"That's so," said Mr. Redbrook; "Zeb told me about it, and she used to come to Mercer to see him after he got out. She ain't much like the old man, I callate."
"I don't think she is," said Austen.
"I don't know what she's stayin' with that feller Crewe for," the farmer remarked; of all the etarnal darn idiots--why, Brush Bascom and that Botcher and the rest of 'em are trailin' him along and usin' him for the best thing that ever came down here. He sets up to be a practical man, and don't know as much as some of us hayseeds in the back seats. Where be you goin'?"
"Well, I've got a committee meetin' of Agriculture," said Mr. Redbrook. "Could you be up here at Mis' Peasley's about eight to-night?"
"Why, yes," Austen replied, "if you want to see me."
"I do want to see you," said Mr. Redbrook, significantly, and waved a farewell.

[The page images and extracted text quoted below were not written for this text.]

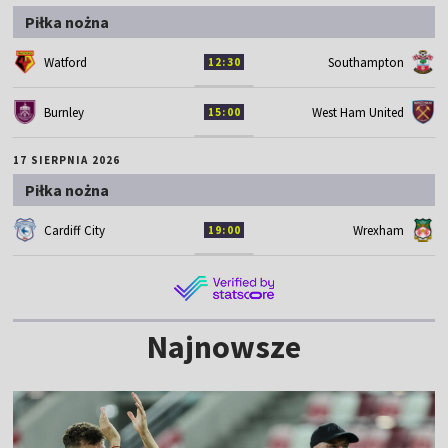
Piłka nożna
Watford
Southampton
12:30
Burnley
West Ham United
15:00
17 SIERPNIA 2026
Piłka nożna
Cardiff City
Wrexham
19:00
Najnowsze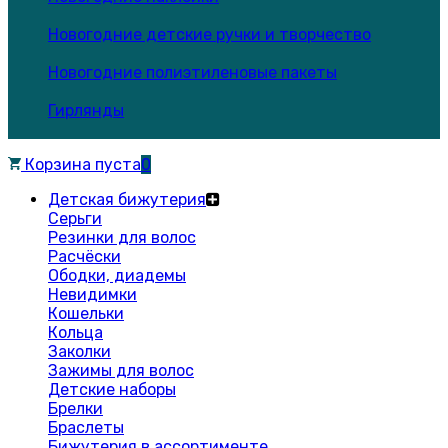
Новогодние детские ручки и творчество
Новогодние полиэтиленовые пакеты
Гирлянды
Корзина пуста
0
Детская бижутерия
Серьги
Резинки для волос
Расчёски
Ободки, диадемы
Невидимки
Кошельки
Кольца
Заколки
Зажимы для волос
Детские наборы
Брелки
Браслеты
Бижутерия в ассортименте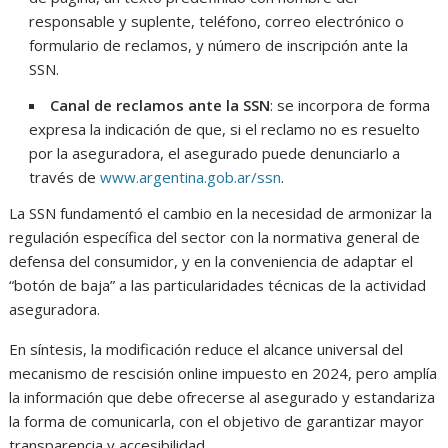
responsable y suplente, teléfono, correo electrónico o
formulario de reclamos, y número de inscripción ante la
SSN.
Canal de reclamos ante la SSN
: se incorpora de forma
expresa la indicación de que, si el reclamo no es resuelto
por la aseguradora, el asegurado puede denunciarlo a
través de
www.argentina.gob.ar/ssn
.
La SSN fundamentó el cambio en la necesidad de armonizar la
regulación específica del sector con la normativa general de
defensa del consumidor, y en la conveniencia de adaptar el
“botón de baja” a las particularidades técnicas de la actividad
aseguradora.
En síntesis, la modificación reduce el alcance universal del
mecanismo de rescisión online impuesto en 2024, pero amplía
la información que debe ofrecerse al asegurado y estandariza
la forma de comunicarla, con el objetivo de garantizar mayor
transparencia y accesibilidad.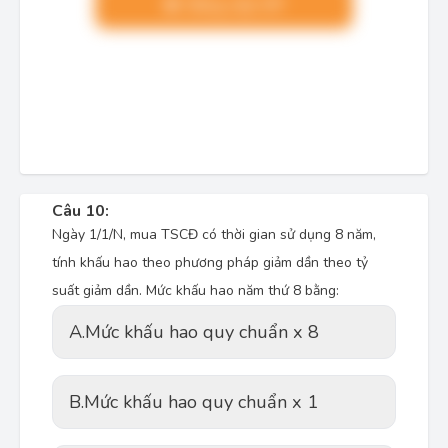
Nâng cấp VIP
Câu 10:
Ngày 1/1/N, mua TSCĐ có thời gian sử dụng 8 năm,
tính khấu hao theo phương pháp giảm dần theo tỷ
suất giảm dần. Mức khấu hao năm thứ 8 bằng:
A.
Mức khấu hao quy chuẩn x 8
B.
Mức khấu hao quy chuẩn x 1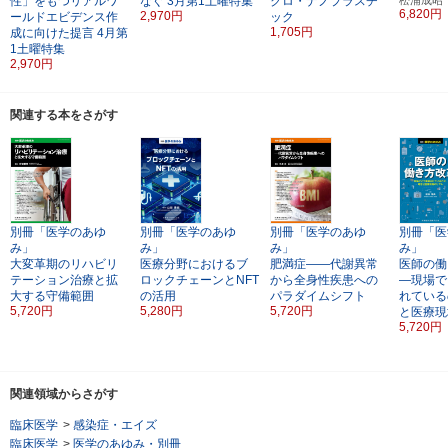
性」をもつリアルワ
なぐ
3月第1土曜特集
クロ・ナノプラスチ
6,820円
2,970円
ールドエビデンス作
ック
1,705円
成に向けた提言
4月第
1土曜特集
2,970円
関連する本をさがす
別冊「医学のあゆ
別冊「医学のあゆ
別冊「医学のあゆ
別冊「医
み」
み」
み」
み」
大変革期のリハビリ
医療分野におけるブ
肥満症――代謝異常
医師の働
テーション治療と拡
ロックチェーンとNFT
から全身性疾患への
―現場で
大する守備範囲
の活用
パラダイムシフト
れている
5,720円
5,280円
5,720円
と医療現
5,720円
関連領域からさがす
臨床医学
>
感染症・エイズ
臨床医学
>
医学のあゆみ・別冊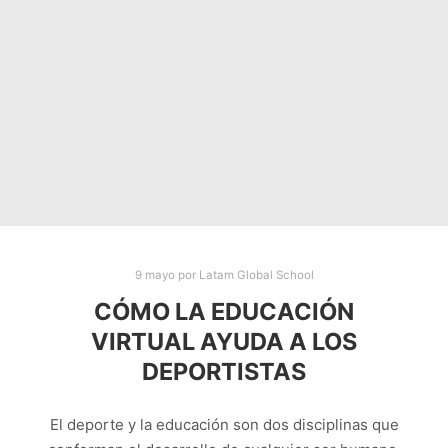
9 mayo
por
Latam Global School
CÓMO LA EDUCACIÓN
VIRTUAL AYUDA A LOS
DEPORTISTAS
El deporte y la educación son dos disciplinas que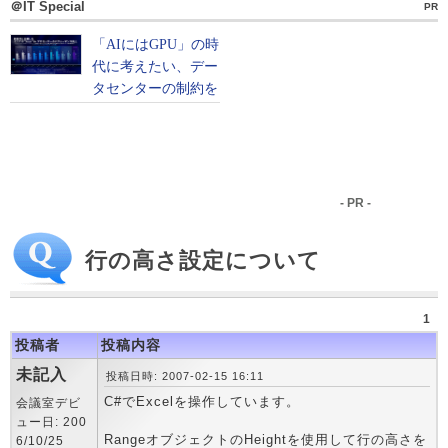
＠IT Special
PR
- PR -
行の高さ設定について
1
投稿者
投稿内容
未記入
投稿日時: 2007-02-15 16:11
C#でExcelを操作しています。
会議室デビ
ュー日: 200
RangeオブジェクトのHeightを使用して行の高さを
6/10/25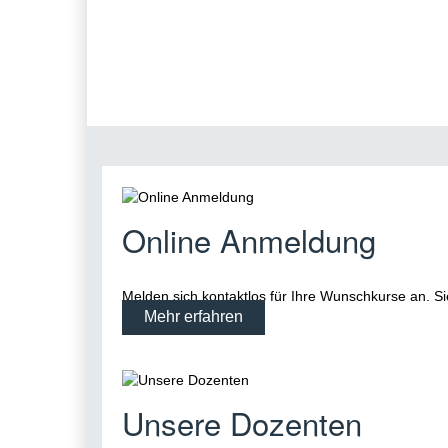
Online Anmeldung
Melden sich kontaktlos für Ihre Wunschkurse an. Si
Mehr erfahren
Unsere Dozenten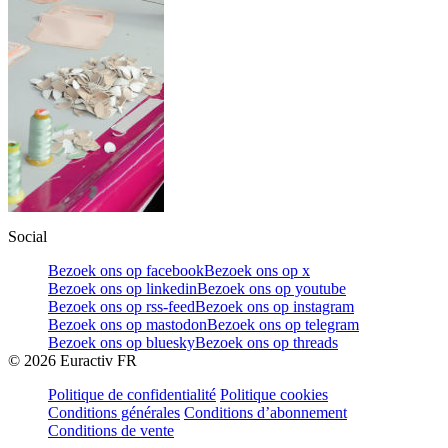
Social
Bezoek ons op facebook
Bezoek ons op x
Bezoek ons op linkedin
Bezoek ons op youtube
Bezoek ons op rss-feed
Bezoek ons op instagram
Bezoek ons op mastodon
Bezoek ons op telegram
Bezoek ons op bluesky
Bezoek ons op threads
©
2026
Euractiv FR
Politique de confidentialité
Politique cookies
Conditions générales
Conditions d’abonnement
Conditions de vente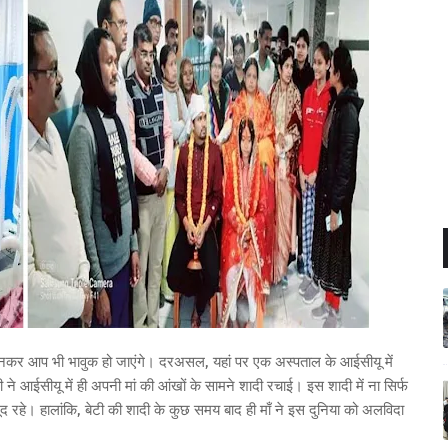
जानकर आप भी भावुक हो जाएंगे। दरअसल, यहां पर एक अस्पताल के आईसीयू में
ने आईसीयू में ही अपनी मां की आंखों के सामने शादी रचाई। इस शादी में ना सिर्फ
ौजूद रहे। हालांकि, बेटी की शादी के कुछ समय बाद ही माँ ने इस दुनिया को अलविदा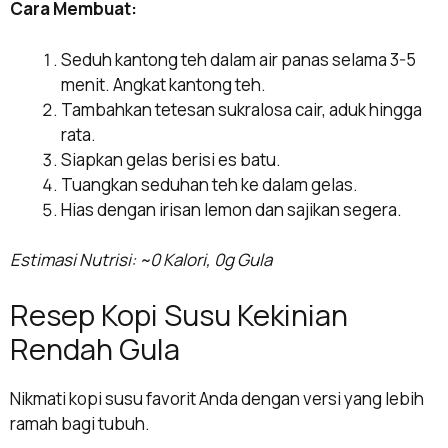
Cara Membuat:
Seduh kantong teh dalam air panas selama 3-5
menit. Angkat kantong teh.
Tambahkan tetesan sukralosa cair, aduk hingga
rata.
Siapkan gelas berisi es batu.
Tuangkan seduhan teh ke dalam gelas.
Hias dengan irisan lemon dan sajikan segera.
Estimasi Nutrisi: ~0 Kalori, 0g Gula
Resep Kopi Susu Kekinian
Rendah Gula
Nikmati kopi susu favorit Anda dengan versi yang lebih
ramah bagi tubuh.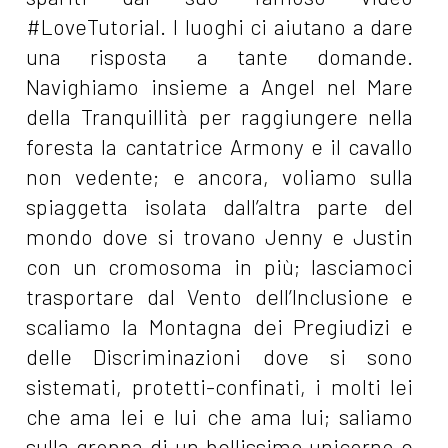
#LoveTutorial. I luoghi ci aiutano a dare
una risposta a tante domande.
Navighiamo insieme a Angel nel Mare
della Tranquillità per raggiungere nella
foresta la cantatrice Armony e il cavallo
non vedente; e ancora, voliamo sulla
spiaggetta isolata dall’altra parte del
mondo dove si trovano Jenny e Justin
con un cromosoma in più; lasciamoci
trasportare dal Vento dell’Inclusione e
scaliamo la Montagna dei Pregiudizi e
delle Discriminazioni dove si sono
sistemati, protetti-confinati, i molti lei
che ama lei e lui che ama lui; saliamo
sulla groppa di un bellissimo unicorno e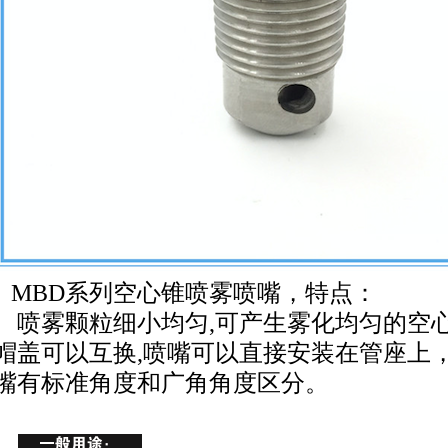
M
BD系列空心锥喷雾喷嘴，特点：
喷雾颗粒细小均匀,可产生雾化均匀的空心
帽盖可以互换,喷嘴可以直接安装在管座上
嘴有标准角度和广角角度区分。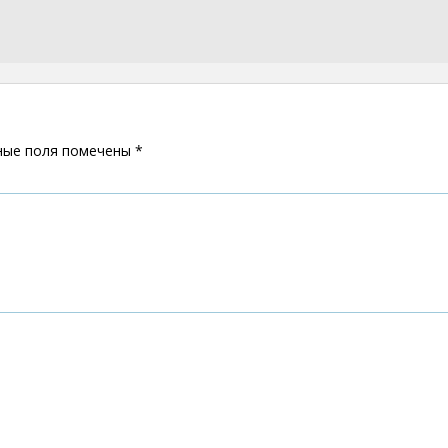
ные поля помечены
*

Austen took his way slowly across the state-house park, threading among the groups between the snow-banks towards the wide facade of the Pelican Hotel. Presently he paused, and then with a sudden determination crossed the park diagonally into Main Street, walking rapidly southward and scrutinizing the buildings on either side until at length these began to grow wide apart, and he spied a florist's sign with a greenhouse. behind it. He halted again, irresolutely, in front of it, flung open the door, and entered a boxlike office filled with the heated scents of flowers. A little man eyed him with an obsequious interest which he must have accorded to other young men on similar errands. Austen may be spared a repetition of the very painful conversation that ensued; suffice it to say that, after mature deliberation, violets were chosen. He had a notion--not analyzed--that she would prefer violets to roses. The information that the flowers were for the daughter of the president of the Northeastern Railroads caused a visible quickening of the little florist's regard, an attitude which aroused a corresponding disgust and depression in Austen.
"Oh, yes," said the florist, "she's up at Crewe's." He glanced at Austen apologetically. "Excuse me," he said, "I ought to know you. Have you a card?"